> _Exercise_:
In the listing that follows, copy out each line that includes the word "nicht".

──────── Extracted data ────────

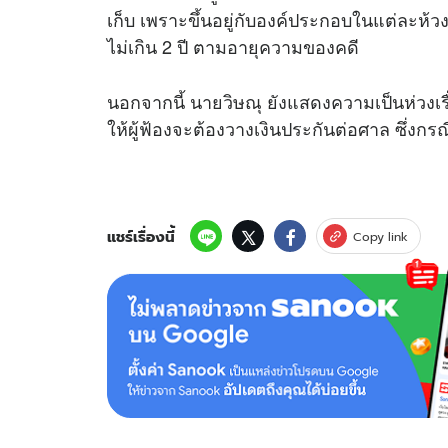
เก็บ เพราะขึ้นอยู่กับองค์ประกอบในแต่ละห้
ไม่เกิน 2 ปี ตามอายุความของคดี
นอกจากนี้ นายวิษณุ ยังแสดงความเป็นห่วงเ
ให้ผู้ฟ้องจะต้องวางเงินประกันต่อศาล ซึ่งกร
แชร์เรื่องนี้
Copy link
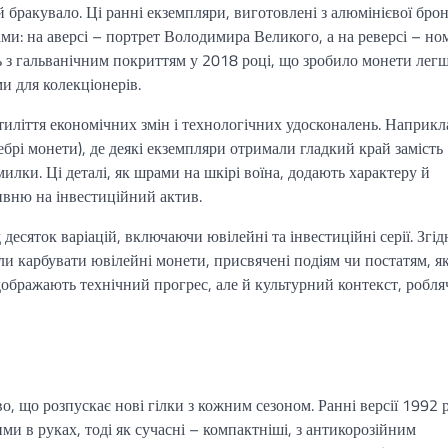
 бракувало. Ці ранні екземпляри, виготовлені з алюмінієвої брон
и: на аверсі – портрет Володимира Великого, а на реверсі – но
ль з гальванічним покриттям у 2018 році, що зробило монети ле
и для колекціонерів.
тиліття економічних змін і технологічних удосконалень. Наприкл
ебрі монети), де деякі екземпляри отримали гладкий край замість
илки. Ці деталі, як шрами на шкірі воїна, додають характеру й
вню на інвестиційний актив.
сяток варіацій, включаючи ювілейні та інвестиційні серії. Згід
али карбувати ювілейні монети, присвячені подіям чи постатям, я
ідображають технічний прогрес, але й культурний контекст, робля
, що розпускає нові гілки з кожним сезоном. Ранні версії 1992 
ми в руках, тоді як сучасні – компактніші, з антикорозійним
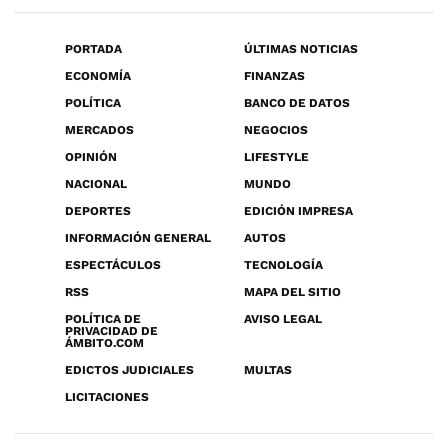
PORTADA
ÚLTIMAS NOTICIAS
ECONOMÍA
FINANZAS
POLÍTICA
BANCO DE DATOS
MERCADOS
NEGOCIOS
OPINIÓN
LIFESTYLE
NACIONAL
MUNDO
DEPORTES
EDICIÓN IMPRESA
INFORMACIÓN GENERAL
AUTOS
ESPECTÁCULOS
TECNOLOGÍA
RSS
MAPA DEL SITIO
POLÍTICA DE
AVISO LEGAL
PRIVACIDAD DE
ÁMBITO.COM
EDICTOS JUDICIALES
MULTAS
LICITACIONES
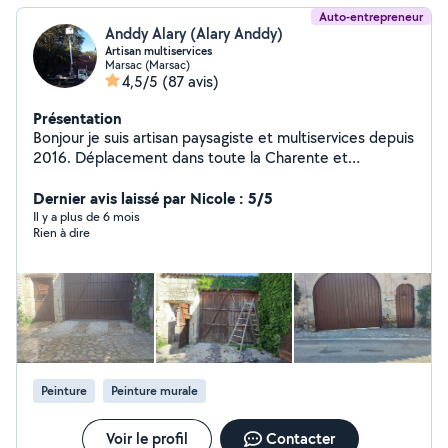
Auto-entrepreneur
Anddy Alary (Alary Anddy)
Artisan multiservices
Marsac (Marsac)
4,5/5
(87 avis)
Présentation
Bonjour je suis artisan paysagiste et multiservices depuis
2016. Déplacement dans toute la Charente et
département voisin je reste à votre disposition pour
tout renseignement et devis gratuit. Voici mes
Dernier avis laissé par Nicole : 5/5
prestations : Élagage et abattage tout hauteur avec ou
Il y a plus de 6 mois
Rien à dire
sans camion nacelle Taille de haie Tonte et
débroussaillage toute surface Pose de clôture souple ou
rigide avec soubassement béton Pose de panneau
claustra Petite maçonnerie Peinture intérieur extérieur
Nettoyage et hydrofuge de couverture Vérification de
toiture (fuite.....) Crédit d'impôt à 50 % n'hésitez pas à
me contacter pour toute demande de renseignement
ou de devis je reste à votre disposition 7 jours sur 7
Peinture
Peinture murale
Intervention d'urgence 7 jours sur 7 24 sur 24
Voir le profil
Contacter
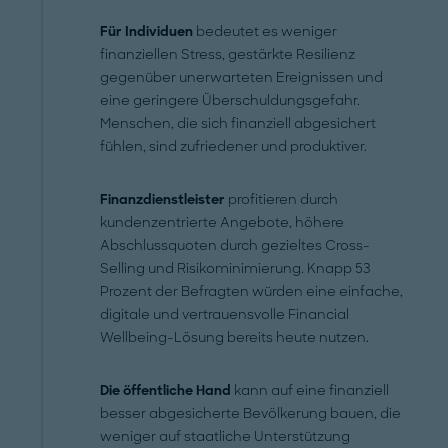
Für Individuen
bedeutet es weniger
finanziellen Stress, gestärkte Resilienz
gegenüber unerwarteten Ereignissen und
eine geringere Überschuldungsgefahr.
Menschen, die sich finanziell abgesichert
fühlen, sind zufriedener und produktiver.
Finanzdienstleister
profitieren durch
kundenzentrierte Angebote, höhere
Abschlussquoten durch gezieltes Cross-
Selling und Risikominimierung. Knapp 53
Prozent der Befragten würden eine einfache,
digitale und vertrauensvolle Financial
Wellbeing-Lösung bereits heute nutzen.
Die öffentliche Hand
kann auf eine finanziell
besser abgesicherte Bevölkerung bauen, die
weniger auf staatliche Unterstützung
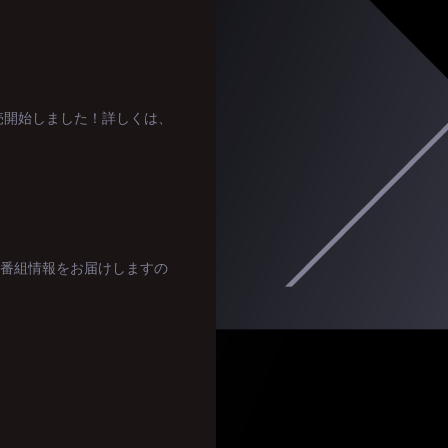
トが販売開始しました！詳しくは、
Aの番組情報をお届けしますの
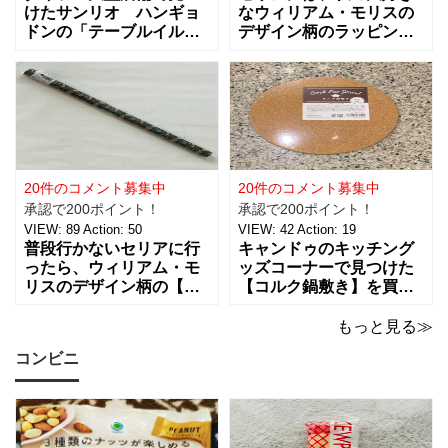
けたサンリオ ハンギョ
なウィリアム・モリスの
ドンの「テーブルイルミ
デザイン柄のラッピング
ネーション」税込５５０
グッズがたくさんあるん
円を買ってきました。 パ
です！【サテンリボンマ
ーティーのテーブルデコ
スターピースコレクショ
レーションやおやすみ前
ン/WM】もとっても素敵
のリラックスタイムに良
なので、紹介しますね。
さそうな商品で、あの
サテンリボンの材質は、
「ハンギョドン」がデザ
ポリエステル。サイズ
インされたライトは、
は、約幅30㎜ x
20件のコメント募集中
20件のコメント募集中
承認で200ポイント！
承認で200ポイント！
VIEW:
89
Action:
50
VIEW:
42
Action:
19
普段行かないセリアに行
キャンドゥのキッチング
ったら、ウィリアム・モ
ッズコーナーで見つけた
リスのデザイン柄の【包
【コルク鍋敷き】を買っ
装紙2Pマスターピースコ
てみました。 普段使用し
レクション/WM】があっ
ている鍋敷きは木製のも
もっと見る≫
たので即買いしてきちゃ
のなので、できれば似た
コンビニ
いました。買えないと思
ような木製のものが欲し
っていたので嬉しい。 サ
かったのですが、さすが
イズは、約幅760㎜ x 高
に100円ショップの100円
さ530㎜。2枚入っている
商品にはなかったため、
ので
こちらのコル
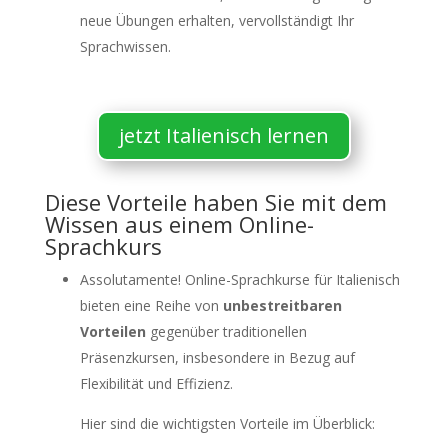
neue Übungen erhalten, vervollständigt Ihr
Sprachwissen.
jetzt Italienisch lernen
Diese Vorteile haben Sie mit dem
Wissen aus einem Online-
Sprachkurs
Assolutamente! Online-Sprachkurse für Italienisch
bieten eine Reihe von
unbestreitbaren
Vorteilen
gegenüber traditionellen
Präsenzkursen, insbesondere in Bezug auf
Flexibilität und Effizienz.
Hier sind die wichtigsten Vorteile im Überblick:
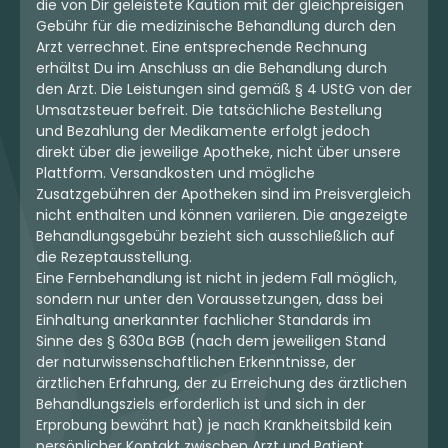
die von Dir geleistete Kaution mit der gleichpreisigen
Gebühr für die medizinische Behandlung durch den
Arzt verrechnet. Eine entsprechende Rechnung
erhältst Du im Anschluss an die Behandlung durch
den Arzt. Die Leistungen sind gemäß § 4 UStG von der
Umsatzsteuer befreit. Die tatsächliche Bestellung
und Bezahlung der Medikamente erfolgt jedoch
direkt über die jeweilige Apotheke, nicht über unsere
Plattform. Versandkosten und mögliche
Zusatzgebühren der Apotheken sind im Preisvergleich
nicht enthalten und können variieren. Die angezeigte
Behandlungsgebühr bezieht sich ausschließlich auf
die Rezeptausstellung.
Eine Fernbehandlung ist nicht in jedem Fall möglich,
sondern nur unter den Voraussetzungen, dass bei
Einhaltung anerkannter fachlicher Standards im
Sinne des § 630a BGB (nach dem jeweiligen Stand
der naturwissenschaftlichen Erkenntnisse, der
ärztlichen Erfahrung, der zu Erreichung des ärztlichen
Behandlungsziels erforderlich ist und sich in der
Erprobung bewährt hat) je nach Krankheitsbild kein
persönlicher Kontakt zwischen Arzt und Patient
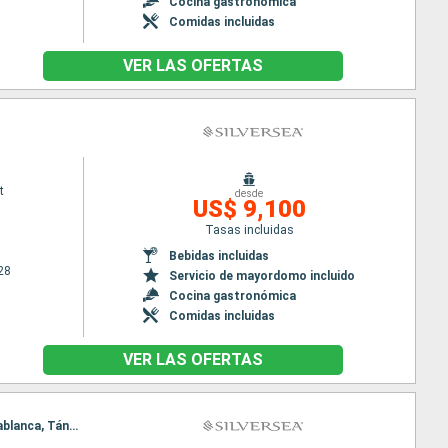
Cocina gastronómica
Comidas incluidas
VER LAS OFERTAS
t
desde
US$ 9,100
Tasas incluidas
Bebidas incluidas
28
Servicio de mayordomo incluido
Cocina gastronómica
Comidas incluidas
VER LAS OFERTAS
Itinerario : Lisboa, Casablanca, Tánger, Cadiz, Gibraltar, Malaga, Valencia, Barcelona, Lisboa, Casablanca, Tánger, Cadiz, Gibraltar, Malaga, Valencia, Barcelona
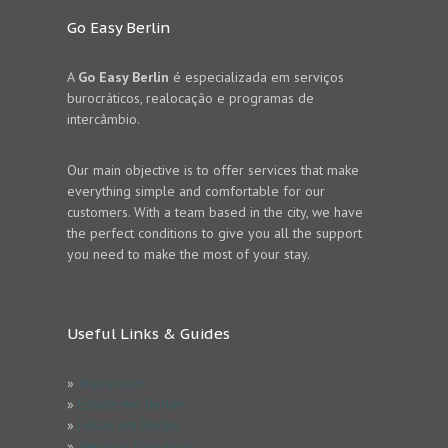
Go Easy Berlin
A
Go Easy Berlin
é especializada em serviços
burocráticos, realocação e programas de
intercâmbio.
Our main objective is to offer services that make
everything simple and comfortable for our
customers. With a team based in the city, we have
the perfect conditions to give you all the support
you need to make the most of your stay.
Useful Links & Guides
»
Impressum
»
Estude em Berlim
»
Férias em Berlim
»
Serviços Exclusivos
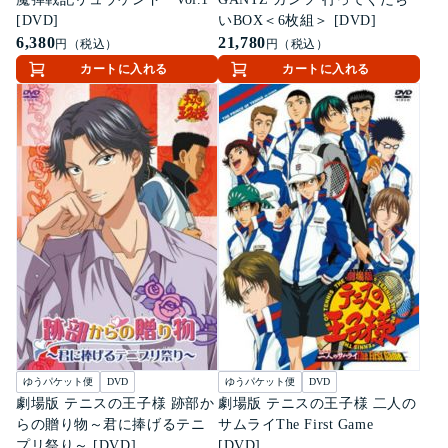
[DVD]
いBOX＜6枚組＞ [DVD]
6,380
21,780
円（税込）
円（税込）
カートに入れる
カートに入れる
ゆうパケット便
DVD
ゆうパケット便
DVD
劇場版 テニスの王子様 跡部か
劇場版 テニスの王子様 二人の
らの贈り物～君に捧げるテニ
サムライThe First Game
プリ祭り～ [DVD]
[DVD]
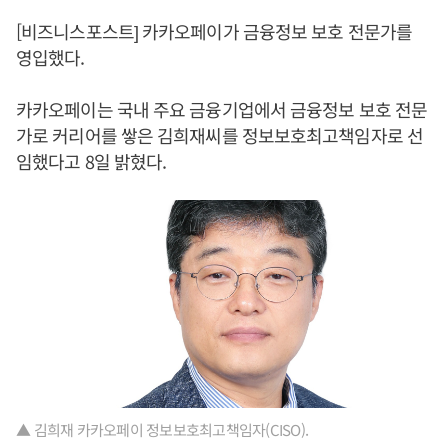
[비즈니스포스트] 카카오페이가 금융정보 보호 전문가를
영입했다.
카카오페이는 국내 주요 금융기업에서 금융정보 보호 전문
가로 커리어를 쌓은 김희재씨를 정보보호최고책임자로 선
임했다고 8일 밝혔다.
▲ 김희재 카카오페이 정보보호최고책임자(CISO).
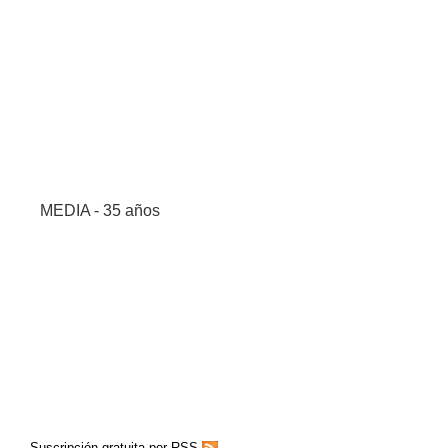
MEDIA - 35 años
Suscripción gratuita por RSS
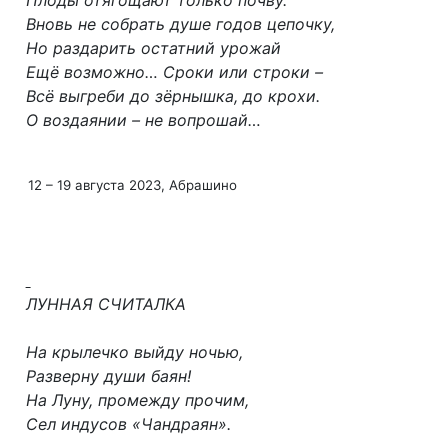
Плоды отягощают только почву.
Вновь не собрать душе годов цепочку,
Но раздарить остатний урожай
Ещё возможно… Сроки или строки –
Всё выгреби до зёрнышка, до крохи.
О воздаянии – не вопрошай…
12 – 19 августа 2023, Абрашино
ЛУННАЯ СЧИТАЛКА
На крылечко выйду ночью,
Разверну души баян!
На Луну, промежду прочим,
Сел индусов «Чандраян».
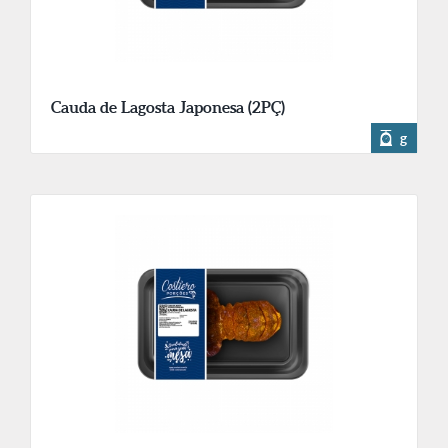
Cauda de Lagosta Japonesa (2PÇ)
g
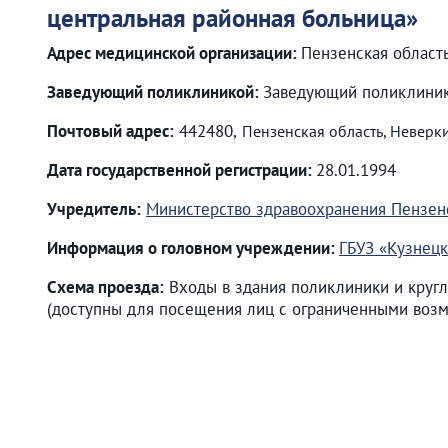
центральная районная больница
»
Адрес медицинской организации:
Пензенская область
Заведующий поликлиникой:
Заведующий поликлиник
Почтовый адрес:
442480,
Пензенская область, Неверкин
Дата государственной регистрации:
28.01.1994
Учредитель:
Министерство здравоохранения Пензен
Информация о головном учреждении:
ГБУЗ «Кузнецк
Схема проезда:
Входы в здания поликлиники и кругл
(доступны для посещения лиц с ограниченными возм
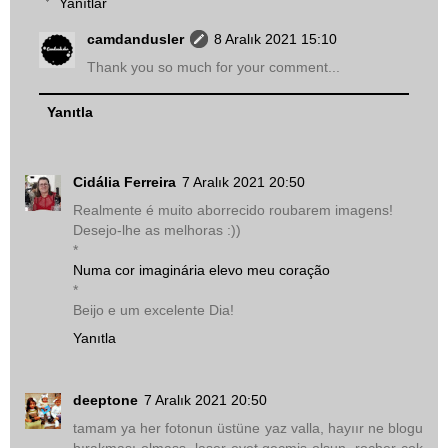
Yanıtlar
camdandusler
8 Aralık 2021 15:10
Thank you so much for your comment...
Yanıtla
Cidália Ferreira
7 Aralık 2021 20:50
Realmente é muito aborrecido roubarem imagens!
Desejo-lhe as melhoras :))
*
Numa cor imaginária elevo meu coração
*
Beijo e um excelente Dia!
Yanıtla
deeptone
7 Aralık 2021 20:50
tamam ya her fotonun üstüne yaz valla, hayıır ne blogu
bırakması olmass, laser evet geçmiş olsun, rocher çok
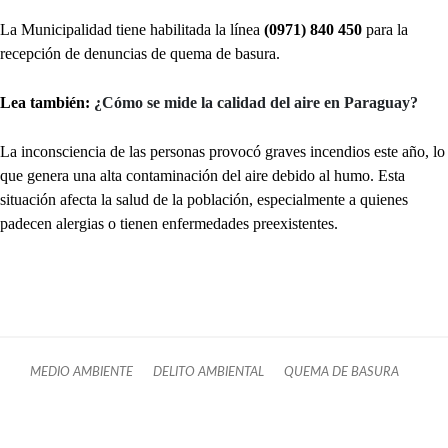
La Municipalidad tiene habilitada la línea
(0971) 840 450
para la
recepción de denuncias de quema de basura.
Lea también:
¿Cómo se mide la calidad del aire en Paraguay?
La inconsciencia de las personas provocó graves incendios este año, lo
que genera una alta contaminación del aire debido al humo. Esta
situación afecta la salud de la población, especialmente a quienes
padecen alergias o tienen enfermedades preexistentes.
MEDIO AMBIENTE
DELITO AMBIENTAL
QUEMA DE BASURA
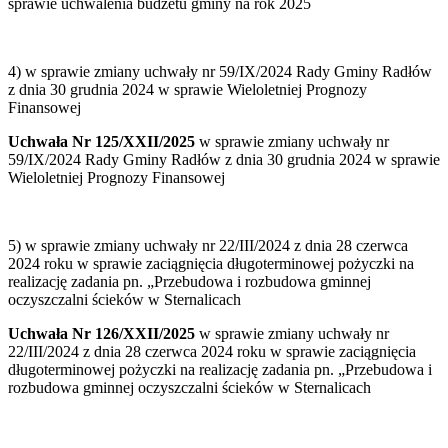
sprawie uchwalenia budżetu gminy na rok 2025
4) w sprawie zmiany uchwały nr 59/IX/2024 Rady Gminy Radłów
z dnia 30 grudnia 2024 w sprawie Wieloletniej Prognozy
Finansowej
Uchwała Nr 125/XXII/2025
w sprawie zmiany uchwały nr
59/IX/2024 Rady Gminy Radłów z dnia 30 grudnia 2024 w sprawie
Wieloletniej Prognozy Finansowej
5) w sprawie zmiany uchwały nr 22/III/2024 z dnia 28 czerwca
2024 roku w sprawie zaciągnięcia długoterminowej pożyczki na
realizację zadania pn. „Przebudowa i rozbudowa gminnej
oczyszczalni ścieków w Sternalicach
Uchwała Nr 126/XXII/2025
w sprawie zmiany uchwały nr
22/III/2024 z dnia 28 czerwca 2024 roku w sprawie zaciągnięcia
długoterminowej pożyczki na realizację zadania pn. „Przebudowa i
rozbudowa gminnej oczyszczalni ścieków w Sternalicach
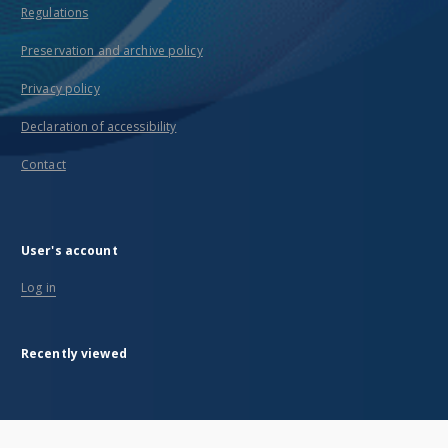
Regulations
Preservation and archive policy
Privacy policy
Declaration of accessibility
Contact
User's account
Log in
Recently viewed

────────

> _Exercise solution_:
direkt über die jeweilige Apotheke, nicht über unsere
nicht enthalten und können variieren. Die angezeigte
Eine Fernbehandlung ist nicht in jedem Fall möglich,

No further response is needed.